**Problem:** Keep each line of the material that includes "melhor", and leave out the rest.
Material shown START
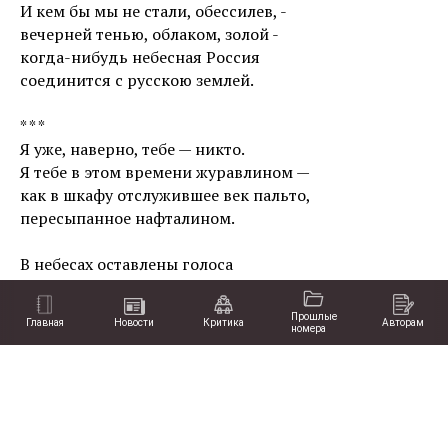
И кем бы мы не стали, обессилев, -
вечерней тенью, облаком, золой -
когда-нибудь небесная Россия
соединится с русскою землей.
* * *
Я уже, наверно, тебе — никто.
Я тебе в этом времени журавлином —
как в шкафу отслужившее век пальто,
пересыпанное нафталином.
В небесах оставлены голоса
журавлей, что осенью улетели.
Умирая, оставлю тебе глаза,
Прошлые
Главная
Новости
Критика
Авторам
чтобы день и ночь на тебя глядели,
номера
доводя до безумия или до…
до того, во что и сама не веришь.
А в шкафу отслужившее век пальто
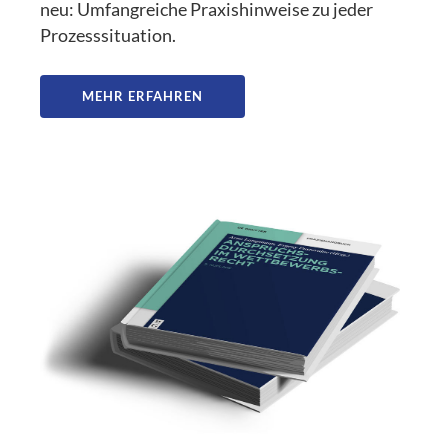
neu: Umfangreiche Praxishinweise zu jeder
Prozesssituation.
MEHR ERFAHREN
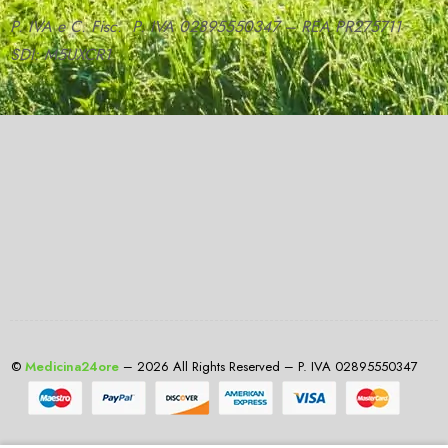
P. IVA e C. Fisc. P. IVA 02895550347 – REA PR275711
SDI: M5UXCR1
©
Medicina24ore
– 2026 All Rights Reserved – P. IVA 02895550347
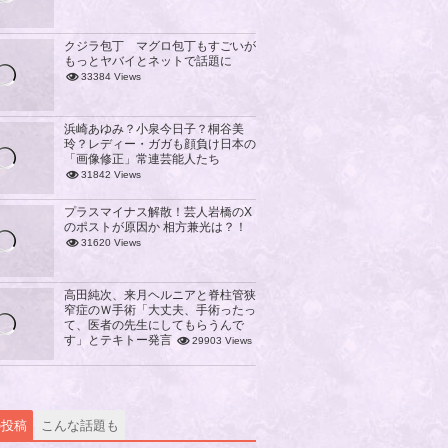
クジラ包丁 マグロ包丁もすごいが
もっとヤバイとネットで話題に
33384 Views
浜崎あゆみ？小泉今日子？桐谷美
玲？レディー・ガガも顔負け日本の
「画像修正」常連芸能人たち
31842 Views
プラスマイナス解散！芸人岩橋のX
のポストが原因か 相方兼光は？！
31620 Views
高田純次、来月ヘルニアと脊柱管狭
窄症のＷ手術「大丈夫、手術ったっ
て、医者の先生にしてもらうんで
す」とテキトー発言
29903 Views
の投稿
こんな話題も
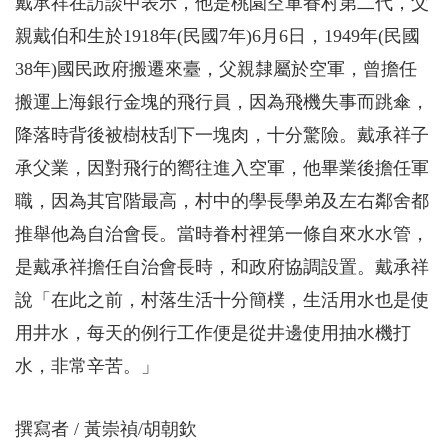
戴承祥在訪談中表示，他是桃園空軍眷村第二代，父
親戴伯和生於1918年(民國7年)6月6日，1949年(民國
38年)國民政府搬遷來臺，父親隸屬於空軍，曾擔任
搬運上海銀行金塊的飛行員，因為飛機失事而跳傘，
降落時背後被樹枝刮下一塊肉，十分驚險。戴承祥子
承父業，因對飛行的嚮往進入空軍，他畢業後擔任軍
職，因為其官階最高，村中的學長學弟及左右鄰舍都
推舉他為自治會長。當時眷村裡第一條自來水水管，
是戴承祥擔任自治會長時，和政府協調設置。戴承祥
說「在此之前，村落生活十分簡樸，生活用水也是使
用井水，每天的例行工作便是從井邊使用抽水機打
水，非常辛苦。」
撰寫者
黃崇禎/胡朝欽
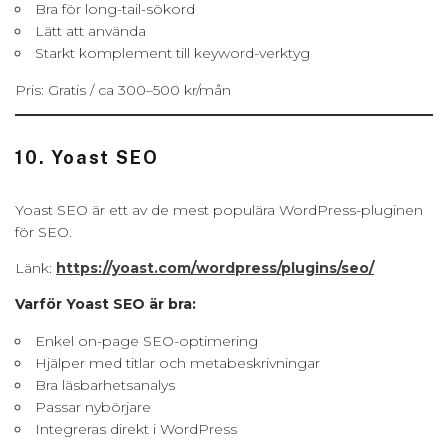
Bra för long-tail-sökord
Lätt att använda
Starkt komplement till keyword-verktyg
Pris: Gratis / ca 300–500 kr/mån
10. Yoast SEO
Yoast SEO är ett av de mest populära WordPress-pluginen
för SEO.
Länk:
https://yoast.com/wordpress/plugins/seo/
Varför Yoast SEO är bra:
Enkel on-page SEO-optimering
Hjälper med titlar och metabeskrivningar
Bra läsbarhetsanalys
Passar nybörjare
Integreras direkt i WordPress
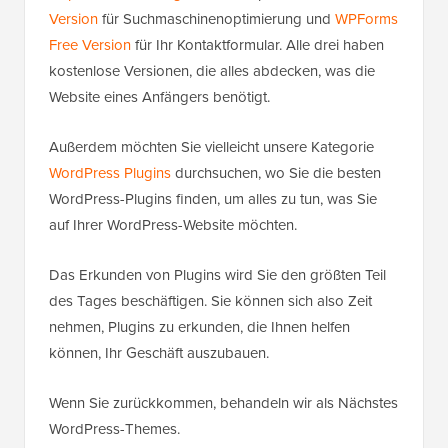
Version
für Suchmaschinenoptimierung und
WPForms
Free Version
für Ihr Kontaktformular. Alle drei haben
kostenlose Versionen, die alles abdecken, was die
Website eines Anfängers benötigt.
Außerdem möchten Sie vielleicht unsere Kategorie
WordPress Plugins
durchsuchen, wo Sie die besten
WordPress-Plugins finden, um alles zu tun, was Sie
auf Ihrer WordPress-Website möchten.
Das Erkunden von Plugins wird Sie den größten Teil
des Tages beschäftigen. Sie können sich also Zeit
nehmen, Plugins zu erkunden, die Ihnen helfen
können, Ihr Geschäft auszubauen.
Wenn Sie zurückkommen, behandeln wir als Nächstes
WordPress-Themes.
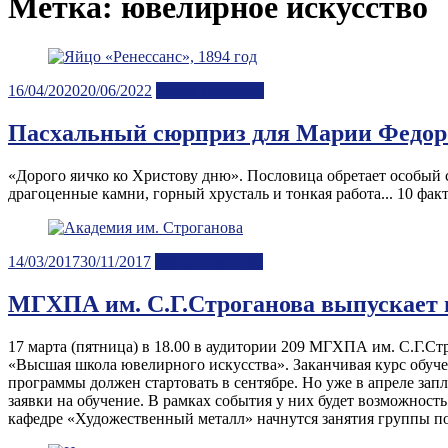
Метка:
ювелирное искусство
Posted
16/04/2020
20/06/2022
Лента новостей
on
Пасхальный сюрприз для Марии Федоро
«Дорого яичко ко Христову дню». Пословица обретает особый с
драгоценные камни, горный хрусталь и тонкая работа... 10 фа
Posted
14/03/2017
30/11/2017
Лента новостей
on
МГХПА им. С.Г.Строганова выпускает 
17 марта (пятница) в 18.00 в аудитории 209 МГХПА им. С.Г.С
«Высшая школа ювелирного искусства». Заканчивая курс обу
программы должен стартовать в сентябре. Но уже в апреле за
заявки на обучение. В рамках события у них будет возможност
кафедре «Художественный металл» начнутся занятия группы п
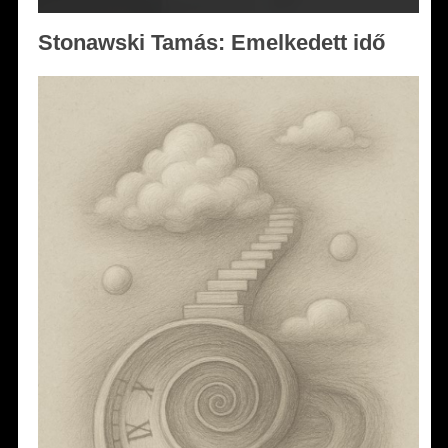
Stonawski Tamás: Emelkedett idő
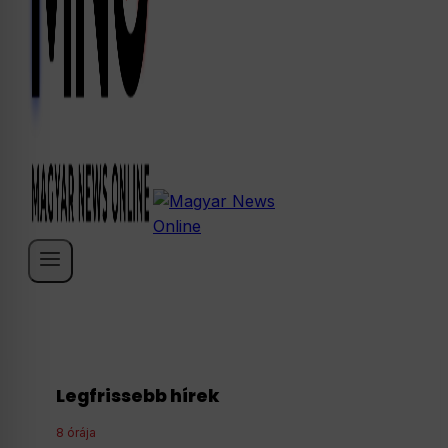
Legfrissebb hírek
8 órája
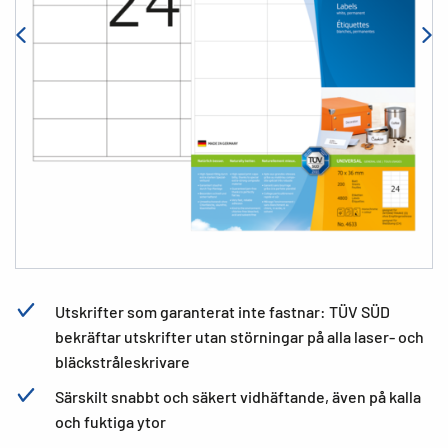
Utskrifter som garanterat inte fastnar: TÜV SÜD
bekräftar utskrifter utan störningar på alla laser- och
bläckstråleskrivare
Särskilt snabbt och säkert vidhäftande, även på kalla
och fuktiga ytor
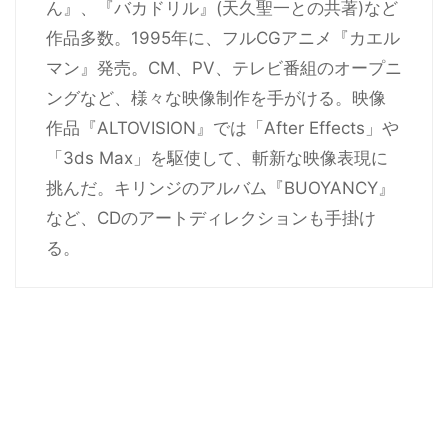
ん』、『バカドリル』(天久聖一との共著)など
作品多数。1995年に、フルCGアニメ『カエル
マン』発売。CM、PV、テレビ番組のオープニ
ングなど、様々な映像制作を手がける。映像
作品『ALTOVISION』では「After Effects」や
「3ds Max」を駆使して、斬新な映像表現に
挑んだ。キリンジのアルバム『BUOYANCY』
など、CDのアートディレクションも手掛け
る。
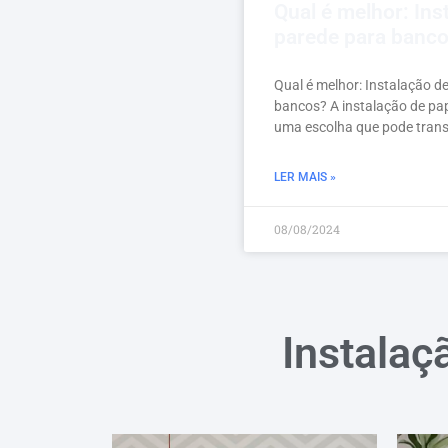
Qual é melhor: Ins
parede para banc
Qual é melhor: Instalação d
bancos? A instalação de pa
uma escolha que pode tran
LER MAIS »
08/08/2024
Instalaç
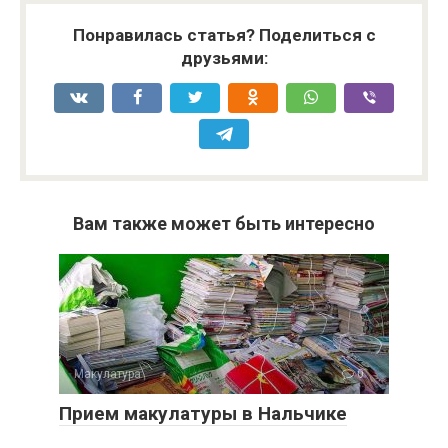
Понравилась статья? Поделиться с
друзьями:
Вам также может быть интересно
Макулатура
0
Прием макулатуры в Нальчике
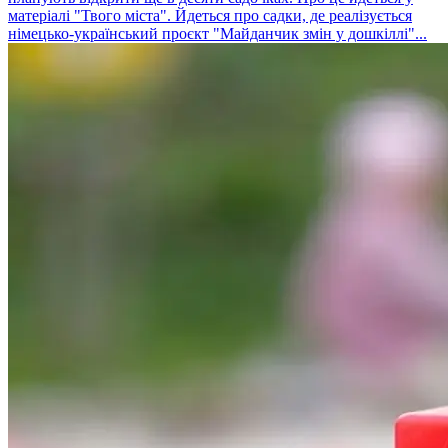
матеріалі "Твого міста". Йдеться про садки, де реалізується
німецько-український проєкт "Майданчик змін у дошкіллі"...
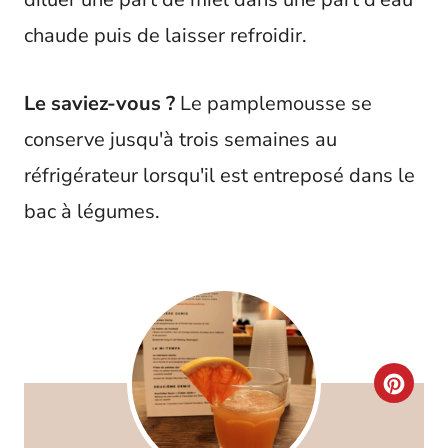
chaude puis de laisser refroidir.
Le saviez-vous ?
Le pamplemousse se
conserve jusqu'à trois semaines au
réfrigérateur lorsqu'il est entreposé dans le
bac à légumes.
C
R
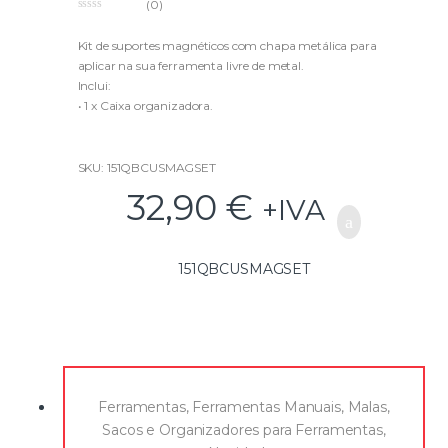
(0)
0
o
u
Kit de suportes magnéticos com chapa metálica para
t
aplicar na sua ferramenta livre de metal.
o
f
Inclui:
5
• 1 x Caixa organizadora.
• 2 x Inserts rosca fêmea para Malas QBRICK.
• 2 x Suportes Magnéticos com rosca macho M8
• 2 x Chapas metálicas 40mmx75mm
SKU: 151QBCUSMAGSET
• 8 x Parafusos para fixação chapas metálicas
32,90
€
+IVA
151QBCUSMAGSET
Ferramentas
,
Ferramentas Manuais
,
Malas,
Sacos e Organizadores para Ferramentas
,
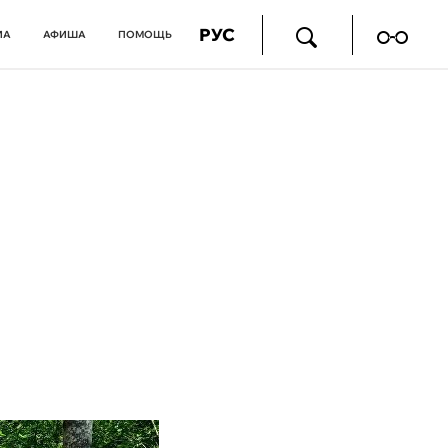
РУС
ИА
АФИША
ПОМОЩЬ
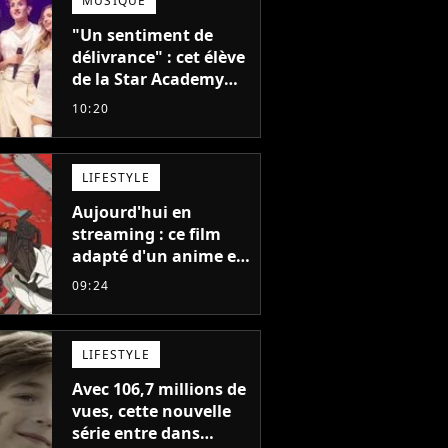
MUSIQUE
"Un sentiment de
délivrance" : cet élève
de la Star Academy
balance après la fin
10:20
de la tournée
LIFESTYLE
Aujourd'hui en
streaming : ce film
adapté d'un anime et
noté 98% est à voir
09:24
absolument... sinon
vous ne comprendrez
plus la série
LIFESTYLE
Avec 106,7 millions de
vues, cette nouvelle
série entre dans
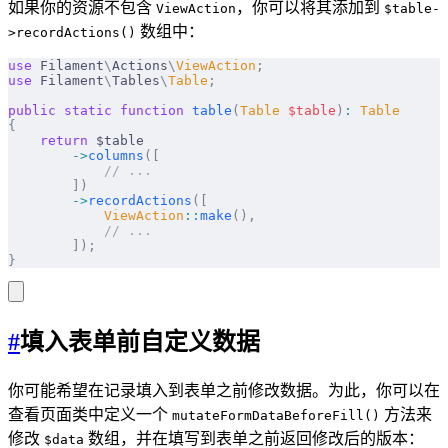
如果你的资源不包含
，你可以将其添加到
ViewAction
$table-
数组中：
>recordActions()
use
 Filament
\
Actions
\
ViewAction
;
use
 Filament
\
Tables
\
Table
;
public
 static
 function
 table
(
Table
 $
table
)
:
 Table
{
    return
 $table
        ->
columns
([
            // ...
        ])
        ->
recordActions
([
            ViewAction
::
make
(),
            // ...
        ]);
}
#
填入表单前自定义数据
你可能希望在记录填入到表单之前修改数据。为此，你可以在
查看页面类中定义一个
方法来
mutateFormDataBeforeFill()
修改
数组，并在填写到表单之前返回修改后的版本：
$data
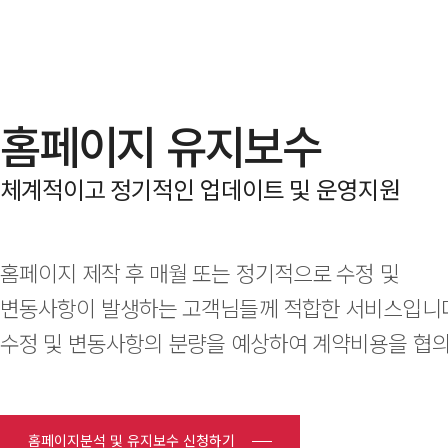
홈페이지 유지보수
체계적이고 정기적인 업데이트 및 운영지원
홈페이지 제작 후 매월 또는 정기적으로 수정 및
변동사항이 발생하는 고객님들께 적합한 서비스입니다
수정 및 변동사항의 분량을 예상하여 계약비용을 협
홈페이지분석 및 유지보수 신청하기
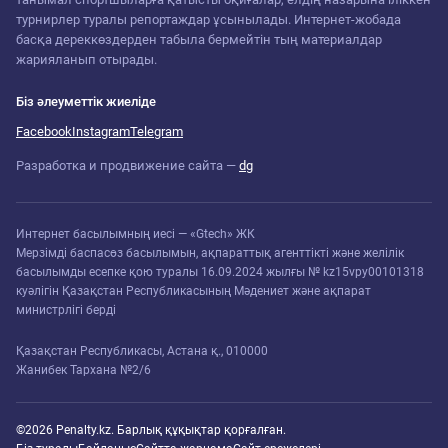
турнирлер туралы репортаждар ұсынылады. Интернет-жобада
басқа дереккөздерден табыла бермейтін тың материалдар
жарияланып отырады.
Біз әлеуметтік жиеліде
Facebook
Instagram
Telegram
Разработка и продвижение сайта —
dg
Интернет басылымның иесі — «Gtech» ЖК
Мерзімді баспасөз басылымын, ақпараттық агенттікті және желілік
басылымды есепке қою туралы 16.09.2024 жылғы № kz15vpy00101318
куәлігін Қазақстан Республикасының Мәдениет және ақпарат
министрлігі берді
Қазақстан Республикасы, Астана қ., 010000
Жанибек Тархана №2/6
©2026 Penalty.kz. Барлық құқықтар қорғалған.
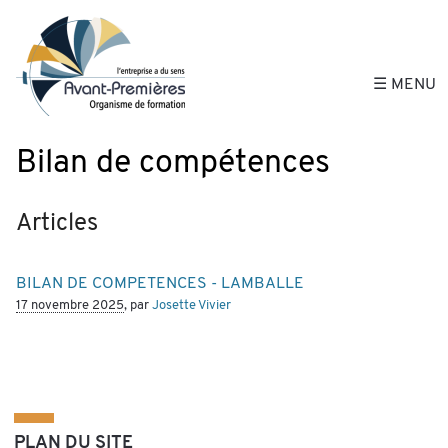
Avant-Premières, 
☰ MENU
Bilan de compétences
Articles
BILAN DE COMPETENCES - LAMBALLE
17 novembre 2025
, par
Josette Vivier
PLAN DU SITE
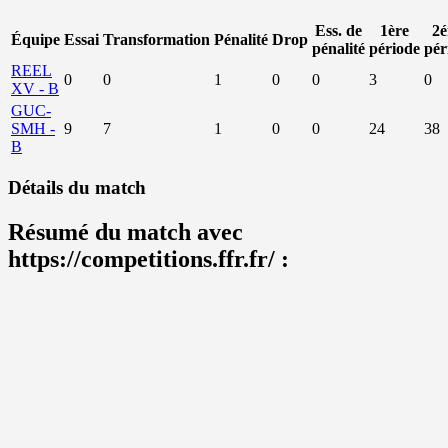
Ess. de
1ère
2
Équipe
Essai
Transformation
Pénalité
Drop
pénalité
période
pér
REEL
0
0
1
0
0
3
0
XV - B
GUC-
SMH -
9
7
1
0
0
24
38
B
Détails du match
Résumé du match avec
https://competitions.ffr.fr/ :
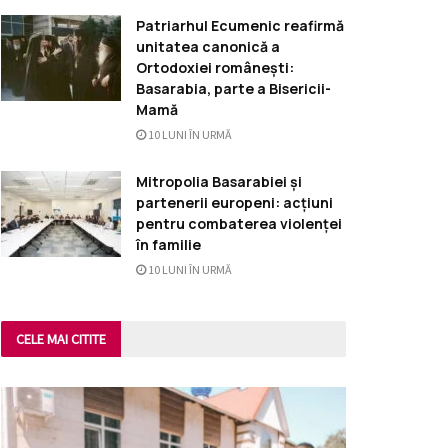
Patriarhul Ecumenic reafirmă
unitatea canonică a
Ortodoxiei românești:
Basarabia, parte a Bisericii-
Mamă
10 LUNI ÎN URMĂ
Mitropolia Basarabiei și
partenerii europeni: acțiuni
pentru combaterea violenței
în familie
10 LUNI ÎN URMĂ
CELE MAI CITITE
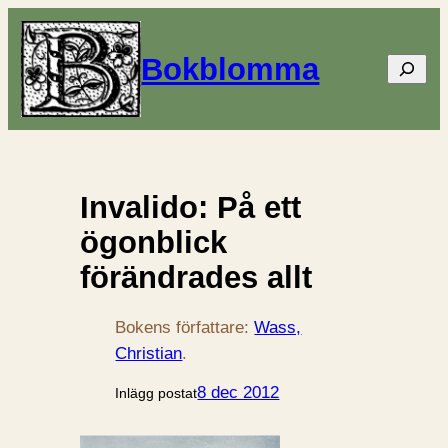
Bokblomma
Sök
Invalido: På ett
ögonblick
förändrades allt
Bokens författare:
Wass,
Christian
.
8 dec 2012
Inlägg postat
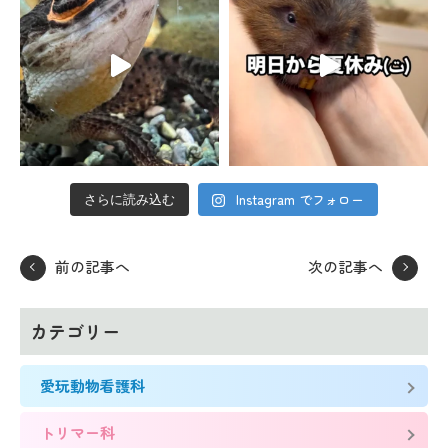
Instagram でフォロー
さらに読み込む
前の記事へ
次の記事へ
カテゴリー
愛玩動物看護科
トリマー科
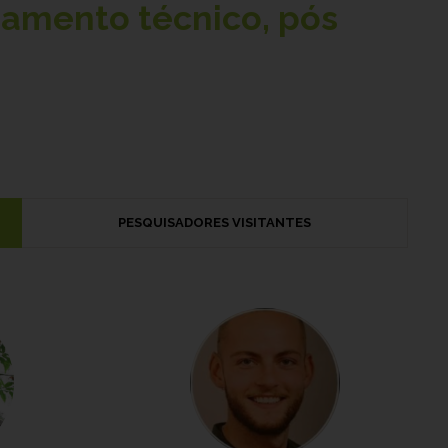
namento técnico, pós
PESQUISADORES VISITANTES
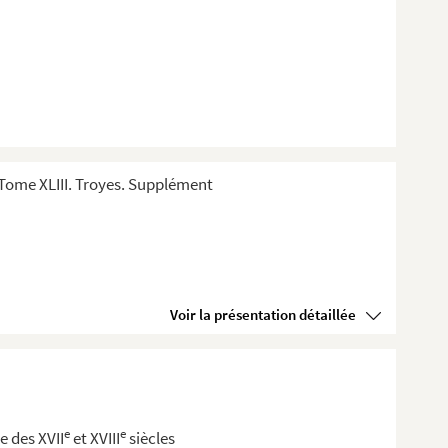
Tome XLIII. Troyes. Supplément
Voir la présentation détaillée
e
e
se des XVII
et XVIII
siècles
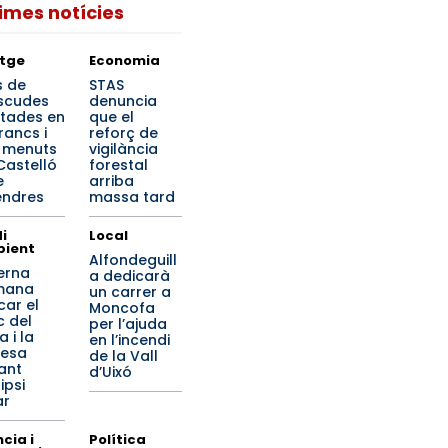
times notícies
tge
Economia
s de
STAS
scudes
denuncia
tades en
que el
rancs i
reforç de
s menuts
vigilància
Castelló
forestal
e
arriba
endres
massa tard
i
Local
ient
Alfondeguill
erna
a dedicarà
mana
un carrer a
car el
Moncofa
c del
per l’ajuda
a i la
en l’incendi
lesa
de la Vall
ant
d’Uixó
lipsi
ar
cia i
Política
Material shown END
**Result:**
Qual é melhor: Ins
Qual é melhor: Instalação d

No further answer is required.